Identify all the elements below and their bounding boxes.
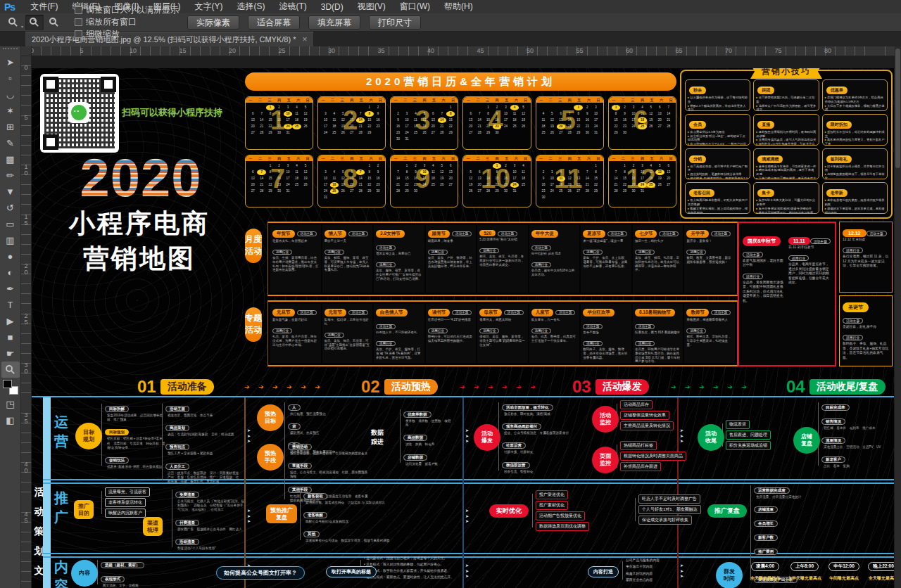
highlight-holiday-card: 11.11活动主题11.11 剁手狂欢节适用行业全品类，电商年度狂欢节，通过多类… [788, 233, 831, 362]
option-checkbox[interactable]: 调整窗口大小以满屏显示 [75, 4, 179, 16]
calendar-day: 21 [257, 182, 265, 188]
calendar-day: 19 [548, 124, 556, 129]
menu-item[interactable]: 滤镜(T) [272, 1, 313, 13]
calendar-day: 21 [612, 182, 620, 188]
option-button[interactable]: 填充屏幕 [308, 15, 360, 30]
panel-grip[interactable] [3, 48, 18, 53]
eraser-tool[interactable]: ▭ [1, 216, 20, 232]
menu-item[interactable]: 文字(Y) [187, 1, 229, 13]
gradient-tool[interactable]: ▥ [1, 232, 20, 248]
crop-tool[interactable]: ⊞ [1, 119, 20, 135]
healing-brush-tool[interactable]: ▩ [1, 151, 20, 167]
menu-item[interactable]: 帮助(H) [437, 1, 480, 13]
calendar-day: 7 [475, 111, 484, 117]
calendar-day: 18 [647, 176, 655, 181]
calendar-day: 1 [266, 163, 275, 169]
weekday-label: 三 [631, 155, 634, 161]
magic-wand-tool[interactable]: ✶ [1, 103, 20, 119]
tab-close-icon[interactable]: × [302, 34, 307, 44]
holiday-card: 毕业狂欢季活动主题青春不散场适用行业数码电子、美妆、服饰、旅游等，抓住毕业出游场… [581, 304, 631, 363]
lasso-tool[interactable]: ◡ [1, 87, 20, 103]
hand-tool[interactable]: ☛ [1, 345, 20, 362]
flow-item-label: 商品数据 [403, 435, 427, 441]
vertical-scrollbar[interactable] [895, 46, 901, 588]
type-tool[interactable]: T [1, 297, 20, 313]
calendar-day: 27 [557, 130, 565, 136]
calendar-day: 19 [655, 176, 664, 181]
calendar-day: 8 [591, 170, 600, 175]
weekday-label: 三 [486, 155, 489, 161]
menu-item[interactable]: 选择(S) [229, 1, 272, 13]
flow-item-label: 选题（题材、素材） [101, 562, 144, 568]
calendar-day: 23 [539, 188, 548, 194]
zoom-tool-preset[interactable]: ▾ [3, 15, 24, 30]
blur-tool[interactable]: ● [1, 248, 20, 264]
flow-bullet-line: • 追热点模式：紧跟热点、更强时效性，让人无法拒绝点开。 [364, 575, 551, 580]
color-swatches[interactable] [3, 380, 18, 395]
flow-chip: 个人号好友1对1、朋友圈触达 [638, 505, 701, 514]
zoom-tool[interactable] [1, 362, 20, 378]
dodge-tool[interactable]: ◐ [1, 264, 20, 281]
weekday-label: 二 [258, 97, 262, 103]
menu-item[interactable]: 视图(V) [351, 1, 393, 13]
option-checkbox[interactable]: 细微缩放 [75, 28, 179, 40]
calendar-day: 8 [574, 111, 582, 117]
zoom-in-button[interactable]: + [25, 15, 44, 30]
brush-tool[interactable]: ✏ [1, 167, 20, 184]
weekday-label: 四 [641, 155, 644, 161]
zoom-out-button[interactable]: − [45, 15, 63, 30]
tip-line: 会员营销每月不少于2-3次，一般用户月消费2次以上，黏性更足 [688, 142, 748, 145]
calendar-day: 29 [403, 188, 411, 194]
foreground-color-swatch[interactable] [3, 380, 12, 388]
eyedropper-tool[interactable]: ✎ [1, 135, 20, 151]
move-tool[interactable]: ➤ [1, 54, 20, 70]
shape-tool[interactable]: ■ [1, 329, 20, 345]
industry-label: 适用行业 [479, 248, 499, 253]
calendar-day: 21 [393, 182, 402, 188]
pen-tool[interactable]: ✒ [1, 281, 20, 297]
document-canvas[interactable]: 扫码可以获得小程序扶持 2020 小程序电商 营销地图 2020营销日历&全年营… [32, 68, 894, 588]
flow-item: 人员分工运营：统筹节点、数据跟进 设计：页面素材视觉产出 客服：售前售后接待 推… [165, 458, 241, 485]
calendar-day: 30 [539, 195, 548, 200]
history-brush-tool[interactable]: ↺ [1, 200, 20, 216]
option-button[interactable]: 适合屏幕 [248, 15, 300, 30]
calendar-day: 8 [403, 170, 411, 175]
holiday-card: 12.12活动主题12.12 年末狂欢适用行业各行业通用，错过双 11 后，以 … [839, 222, 893, 293]
flow-item-label: 新客获取 [303, 493, 327, 499]
theme-label: 活动主题 [659, 231, 679, 236]
calendar-day: 16 [275, 176, 283, 181]
theme-text: 烟雨四月，踏青季 [426, 239, 477, 243]
menu-item[interactable]: 窗口(W) [393, 1, 437, 13]
calendar-weekday-header: 一二三四五六日 [463, 155, 530, 161]
tip-card: 满减满赠凑单金额略高于客单价，引导买家多买一件赠品选成本低/感知高的商品，提升下… [753, 148, 819, 180]
calendar-day: 22 [365, 182, 373, 188]
marquee-tool[interactable]: ▫ [1, 70, 20, 87]
calendar-day: 24 [321, 130, 329, 136]
wechat-icon [68, 102, 89, 123]
calendar-day: 16 [501, 176, 510, 181]
calendar-empty-cell [565, 105, 574, 110]
path-selection-tool[interactable]: ▶ [1, 313, 20, 329]
screen-mode-icon[interactable]: ◧ [1, 412, 20, 428]
quick-mask-icon[interactable]: ◳ [1, 396, 20, 412]
calendar-day: 11 [292, 111, 301, 117]
calendar-empty-cell [548, 163, 556, 169]
ruler-number: 50 [527, 47, 534, 54]
calendar-day: 18 [638, 117, 646, 123]
flow-item-lines: 优惠券·满减·秒杀·拼团，组合整体规划 [107, 465, 165, 469]
theme-label: 活动主题 [711, 231, 731, 236]
menu-item[interactable]: 文件(F) [23, 1, 65, 13]
timeline-caption: 上半天曝光最高点 [788, 575, 821, 582]
option-button[interactable]: 打印尺寸 [369, 15, 421, 30]
holiday-title: 七夕节 [635, 230, 657, 238]
flow-items: 流量曝光、引流获客老客维系促活转化唤醒店内沉默客户 [105, 487, 170, 518]
scrollbar-thumb[interactable] [895, 49, 900, 168]
menu-item[interactable]: 3D(D) [314, 2, 351, 12]
stage-header: 04活动收尾/复盘 [786, 378, 886, 396]
checkbox-icon [75, 6, 82, 14]
calendar-day: 10 [420, 170, 429, 175]
option-button[interactable]: 实际像素 [187, 15, 239, 30]
option-checkbox[interactable]: 缩放所有窗口 [75, 16, 179, 28]
clone-stamp-tool[interactable]: ▼ [1, 184, 20, 200]
calendar-days: 1234567891011121314151617181920212223242… [246, 161, 313, 194]
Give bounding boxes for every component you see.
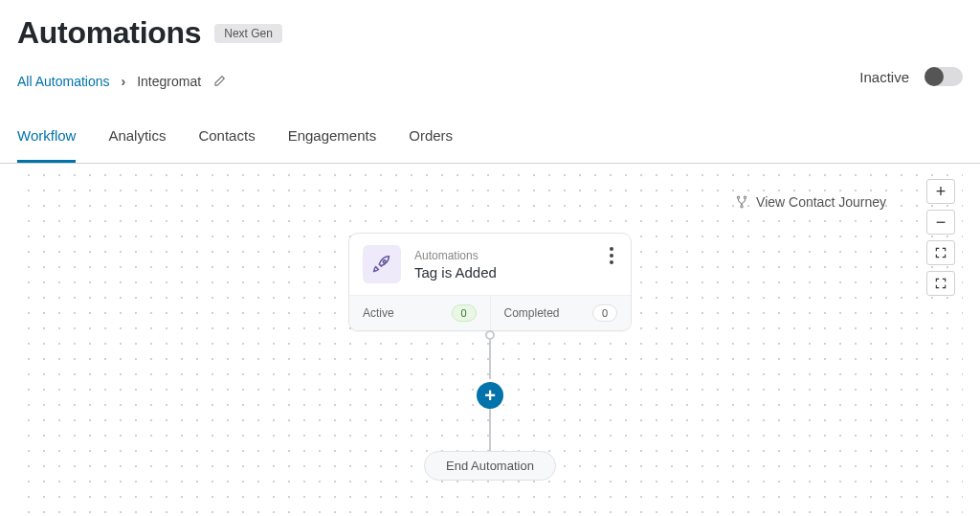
connector-dot bbox=[485, 330, 495, 340]
tab-orders[interactable]: Orders bbox=[409, 127, 453, 163]
workflow-canvas[interactable]: View Contact Journey + − Automatio bbox=[17, 164, 963, 516]
stat-active-label: Active bbox=[363, 306, 394, 320]
page-title: Automations bbox=[17, 15, 201, 51]
status-toggle[interactable] bbox=[924, 67, 963, 86]
branch-icon bbox=[735, 195, 748, 209]
breadcrumb: All Automations › Integromat bbox=[17, 74, 963, 89]
tabs: Workflow Analytics Contacts Engagements … bbox=[0, 127, 980, 164]
journey-link-label: View Contact Journey bbox=[756, 194, 886, 210]
stat-completed-count: 0 bbox=[592, 304, 617, 322]
rocket-icon bbox=[363, 245, 401, 283]
next-gen-badge: Next Gen bbox=[214, 24, 282, 43]
zoom-panel: + − bbox=[926, 179, 955, 296]
connector-line bbox=[489, 409, 491, 451]
tab-engagements[interactable]: Engagements bbox=[288, 127, 377, 163]
breadcrumb-root-link[interactable]: All Automations bbox=[17, 74, 110, 89]
view-contact-journey-link[interactable]: View Contact Journey bbox=[735, 194, 886, 210]
breadcrumb-current: Integromat bbox=[137, 74, 201, 89]
status-label: Inactive bbox=[859, 69, 909, 85]
trigger-node[interactable]: Automations Tag is Added Active 0 Comple… bbox=[348, 233, 632, 331]
edit-icon[interactable] bbox=[212, 75, 226, 88]
svg-point-1 bbox=[744, 196, 746, 198]
fit-to-screen-button[interactable] bbox=[926, 271, 955, 296]
chevron-right-icon: › bbox=[122, 74, 126, 89]
node-menu-button[interactable] bbox=[604, 245, 619, 266]
tab-workflow[interactable]: Workflow bbox=[17, 127, 76, 163]
node-category: Automations bbox=[414, 249, 497, 262]
add-step-button[interactable]: + bbox=[477, 382, 503, 409]
fullscreen-button[interactable] bbox=[926, 240, 955, 265]
stat-completed-label: Completed bbox=[504, 306, 560, 320]
zoom-in-button[interactable]: + bbox=[926, 179, 955, 204]
connector-line bbox=[489, 340, 491, 382]
zoom-out-button[interactable]: − bbox=[926, 210, 955, 235]
end-automation-node: End Automation bbox=[424, 451, 556, 481]
tab-contacts[interactable]: Contacts bbox=[198, 127, 255, 163]
node-title: Tag is Added bbox=[414, 264, 497, 280]
svg-point-2 bbox=[741, 206, 743, 208]
stat-active-count: 0 bbox=[452, 304, 477, 322]
svg-point-3 bbox=[383, 260, 386, 263]
toggle-knob bbox=[924, 67, 944, 86]
tab-analytics[interactable]: Analytics bbox=[108, 127, 166, 163]
svg-point-0 bbox=[737, 196, 739, 198]
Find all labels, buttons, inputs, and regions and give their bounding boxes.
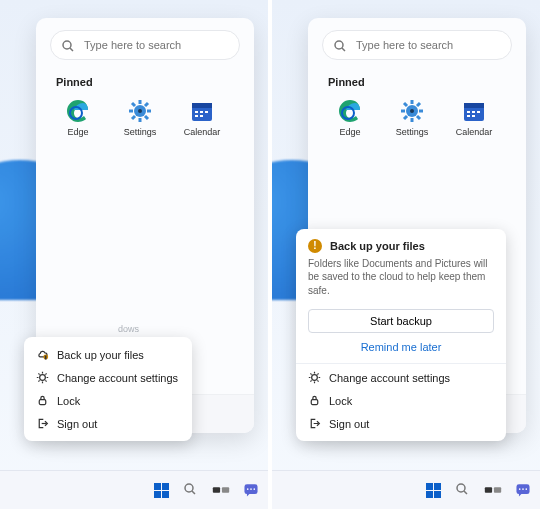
taskview-icon [211,483,231,497]
start-backup-button[interactable]: Start backup [308,309,494,333]
pinned-label: Calendar [456,127,493,137]
calendar-icon [189,98,215,124]
menu-item-label: Sign out [329,418,369,430]
menu-item-label: Change account settings [57,372,178,384]
chat-icon [242,481,260,499]
settings-icon [127,98,153,124]
recommended-ghost-text: dows [118,324,139,334]
chat-icon [514,481,532,499]
menu-item-signout[interactable]: Sign out [24,412,192,435]
taskbar [272,470,540,509]
menu-item-account[interactable]: Change account settings [296,366,506,389]
windows-icon [426,483,441,498]
search-input[interactable] [82,38,229,52]
separator [296,363,506,364]
screenshot-left: Pinned Edge Settings Calendar Recommende… [0,0,272,509]
taskbar-start-button[interactable] [422,479,444,501]
taskbar-taskview-button[interactable] [210,479,232,501]
menu-item-label: Change account settings [329,372,450,384]
pinned-app-edge[interactable]: Edge [56,98,100,137]
pinned-app-calendar[interactable]: Calendar [452,98,496,137]
remind-later-link[interactable]: Remind me later [296,339,506,361]
menu-item-label: Sign out [57,418,97,430]
calendar-icon [461,98,487,124]
pinned-row: Edge Settings Calendar [56,98,240,137]
lock-icon [308,394,321,407]
windows-icon [154,483,169,498]
pinned-app-calendar[interactable]: Calendar [180,98,224,137]
pinned-label: Settings [124,127,157,137]
magnifier-icon [455,482,471,498]
taskbar-chat-button[interactable] [240,479,262,501]
search-icon [61,39,74,52]
gear-icon [308,371,321,384]
pinned-label: Calendar [184,127,221,137]
pinned-app-edge[interactable]: Edge [328,98,372,137]
menu-item-signout[interactable]: Sign out [296,412,506,435]
taskbar-search-button[interactable] [180,479,202,501]
magnifier-icon [183,482,199,498]
edge-icon [337,98,363,124]
edge-icon [65,98,91,124]
popup-body: Folders like Documents and Pictures will… [296,255,506,306]
svg-text:!: ! [45,355,46,360]
pinned-heading: Pinned [328,76,512,88]
screenshot-right: Pinned Edge Settings Calendar [272,0,540,509]
pinned-row: Edge Settings Calendar [328,98,512,137]
menu-item-lock[interactable]: Lock [24,389,192,412]
pinned-label: Settings [396,127,429,137]
gear-icon [36,371,49,384]
search-icon [333,39,346,52]
alert-icon: ! [308,239,322,253]
pinned-label: Edge [339,127,360,137]
taskview-icon [483,483,503,497]
taskbar-chat-button[interactable] [512,479,534,501]
cloud-warn-icon: ! [36,348,49,361]
search-input[interactable] [354,38,501,52]
menu-item-lock[interactable]: Lock [296,389,506,412]
menu-item-account[interactable]: Change account settings [24,366,192,389]
pinned-heading: Pinned [56,76,240,88]
pinned-app-settings[interactable]: Settings [390,98,434,137]
popup-title: Back up your files [330,240,425,252]
search-box[interactable] [50,30,240,60]
settings-icon [399,98,425,124]
backup-popup: ! Back up your files Folders like Docume… [296,229,506,442]
signout-icon [36,417,49,430]
taskbar-search-button[interactable] [452,479,474,501]
taskbar-taskview-button[interactable] [482,479,504,501]
lock-icon [36,394,49,407]
pinned-app-settings[interactable]: Settings [118,98,162,137]
taskbar-start-button[interactable] [150,479,172,501]
search-box[interactable] [322,30,512,60]
taskbar [0,470,268,509]
menu-item-label: Back up your files [57,349,144,361]
menu-item-backup[interactable]: ! Back up your files [24,343,192,366]
menu-item-label: Lock [57,395,80,407]
menu-item-label: Lock [329,395,352,407]
pinned-label: Edge [67,127,88,137]
signout-icon [308,417,321,430]
user-context-menu: ! Back up your files Change account sett… [24,337,192,441]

**Task brief**
Among the records, find the lines that contain "heading" and copy each of them.

**Answer below**
pinned-heading: Pinned [328,76,512,88]
pinned-heading: Pinned [56,76,240,88]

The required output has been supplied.